The May 23 decision found the courts have “no jurisdiction to review matters that fall within parliamentary privilege, including review under the Charter of Rights and Freedoms.”

“The law is well-settled,” the decision says.

“As a matter of the constitutional separation of powers, those matters are within the exclusive purview of the Legislative Assembly.”

Jama was censured by the Doug Ford government in October over social media comments about the Israel-Gaza war.

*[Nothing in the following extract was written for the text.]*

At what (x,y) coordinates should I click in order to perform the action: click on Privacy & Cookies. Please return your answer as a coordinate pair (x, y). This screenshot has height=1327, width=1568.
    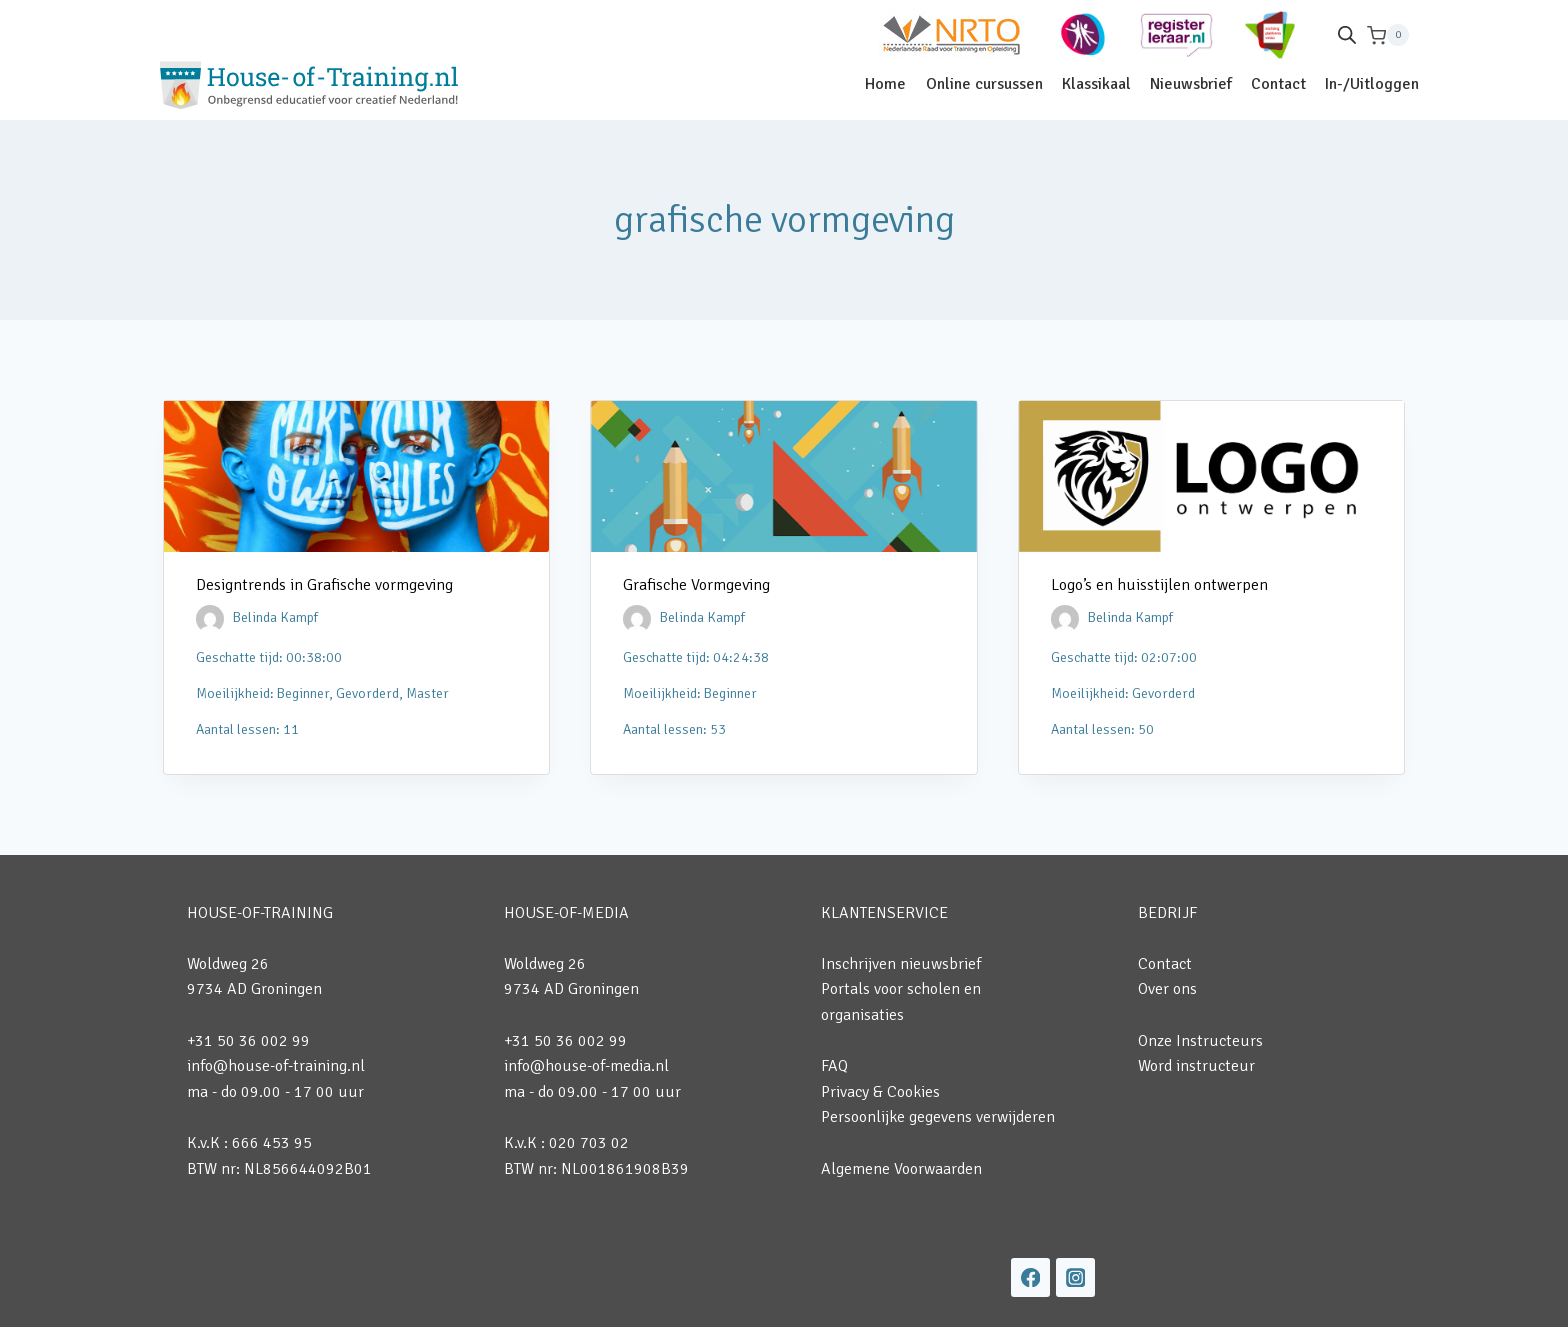     Looking at the image, I should click on (880, 1092).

While a censure is typically a formal statement of disapproval, the government motion attached a condition that prevents the Speaker from recognizing her in the House until a formal apology is made.

Experts have called the motion “very rare,” as it prevents Jama from speaking publicly in the legislature on behalf of her constituents.

In a statement issued Tuesday, the Hamilton-Centre MPP reiterated that she will not apologize for her comments, in which expressed support for the Palestinian people and called for an end to the “occupation of Palestinian land.”

“With this disappointing decision the court is essentially stating that the Ontario Legislature can, with impunity, censor an elected opposition member with whom it disagrees,” Jama wrote.

“As I consider whether I have the energy and resources to appeal this decision, I continue to ask my fellow MPPs to do the right thing and vote to end my censure, if not because they have come to agree with my statements, then at least because they recognize that in a democratic country, I must have the right to make them.”

The Ontario Superior Court decision to dismiss the case focused solely on whether a judicial review is within its purview.

Government House Leader Paul Calandra said he is happy with the court’s decision, and that the government has “vigorously defended the important role of Parliament in our system of democracy.”

“This is the second time in recent years the courts have unequivocally upheld the supremacy of Parliament and I am very pleased with the outcome.”